In the present disclosure, the protein-free water extract is mixed with absolute ethanol to allow alcohol precipitation to obtain a PG precipitate. The protein-free water extract and the absolute ethanol are at a volume ratio of preferably 1:3.5 to 1:4, more preferably 1:3.6 to 1:3.9, even more preferably 1:3.7 to 1:3.8. The alcohol precipitation is conducted at preferably 0° C. to 25° C., more preferably 10° C. to 15° C. for preferably 24 h to 72 h, more preferably 48 h to 72 h.

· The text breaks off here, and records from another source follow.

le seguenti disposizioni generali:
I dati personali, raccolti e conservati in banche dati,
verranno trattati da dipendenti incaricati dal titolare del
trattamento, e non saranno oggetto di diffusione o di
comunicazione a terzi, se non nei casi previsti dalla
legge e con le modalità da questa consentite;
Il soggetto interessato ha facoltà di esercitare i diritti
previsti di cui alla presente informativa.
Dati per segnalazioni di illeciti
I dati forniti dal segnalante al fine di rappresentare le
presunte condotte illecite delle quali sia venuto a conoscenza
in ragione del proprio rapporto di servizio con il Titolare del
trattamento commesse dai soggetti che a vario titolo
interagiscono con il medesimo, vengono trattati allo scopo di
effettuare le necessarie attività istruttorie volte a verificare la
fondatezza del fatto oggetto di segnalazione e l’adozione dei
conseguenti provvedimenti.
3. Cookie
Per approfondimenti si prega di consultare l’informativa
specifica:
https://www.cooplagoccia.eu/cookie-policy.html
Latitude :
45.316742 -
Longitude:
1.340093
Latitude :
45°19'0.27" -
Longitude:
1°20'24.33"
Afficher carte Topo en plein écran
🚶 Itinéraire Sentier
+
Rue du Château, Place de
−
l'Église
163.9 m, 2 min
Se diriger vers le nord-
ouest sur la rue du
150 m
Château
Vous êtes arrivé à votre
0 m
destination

In the present disclosure, after obtaining the PG precipitate, the PG precipitate is dialyzed (referred to as first dialysis) to obtain a crude PG. The first dialysis is preferably conducted using a dialysis bag, and the dialysis bag has a pore size of preferably 3 kDa to 5 kDa, more preferably 4 kDa; the first dialysis is conducted at preferably 10° C. to 30° C., more preferably 20° C. to 30° C. for preferably 20 h to 28 h, more preferably 22 h to 26 h. The first dialysis can remove small molecular substances such as salts and retain components such as proteins and polysaccharides. After the first dialysis is completed, a dialyzed crude PG is preferably dried to obtain the crude PG. The drying is preferably freeze-drying, and the freeze-drying is conducted at preferably-60° C. to −40° C., more preferably −60° C. to −50° C. for preferably 48 h to 96 h, more preferably 60 h to 72 h.

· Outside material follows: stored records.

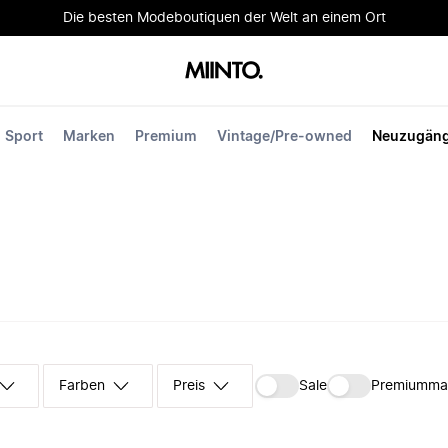
Die besten Modeboutiquen der Welt an einem Ort
Sport
Marken
Premium
Vintage/Pre-owned
Neuzugän
Farben
Preis
Sale
Premiumma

In the present disclosure, the crude PG is subjected to separation by Sepharose FF ion exchange chromatography and Sephadex G-200 chromatography in sequence with water as an eluent, and a component with absorption peaks at both 480 nm and 295 nm is collected to obtain the FPG. An eluent used in the Sepharose FF ion exchange chromatography (i.e. DEAE Sepharose Fast Flow) separation and the Sephadex G-200 chromatography separation is water, preferably ultrapure water; and the water has a flow rate of preferably 0.5-2 mL/min, more preferably 1-1.5 mL/min. The crude PG is preferably dissolved in water to allow the separation by the Sepharose FF ion exchange chromatography; and a dry weight of the crude PG and a volume of the water are at a ratio of preferably 1 g:1 to 1 g:15 mL, more preferably 1 g:2 to 1 g:10 mL, and even more preferably 1 g:3 to 1 g:5 mL. The Sephadex G-200 chromatography has a separation range of preferably 5 kDa to 600 kDa. After the collection, the collected eluate is preferably dialyzed (referred to as second dialysis) and then dried to obtain the FPG. The conditions for the second dialysis are preferably the same as those for the first dialysis, and will not be described again; the second dialysis removes small-molecular salts and the like to further improve a purity of the FPG. The drying is preferably freeze-drying, and the freeze-drying is conducted at preferably −60° C. to −40° C., more preferably-60° C. to −50° C. for preferably 48 h to 96 h, more preferably 60 h to 72 h.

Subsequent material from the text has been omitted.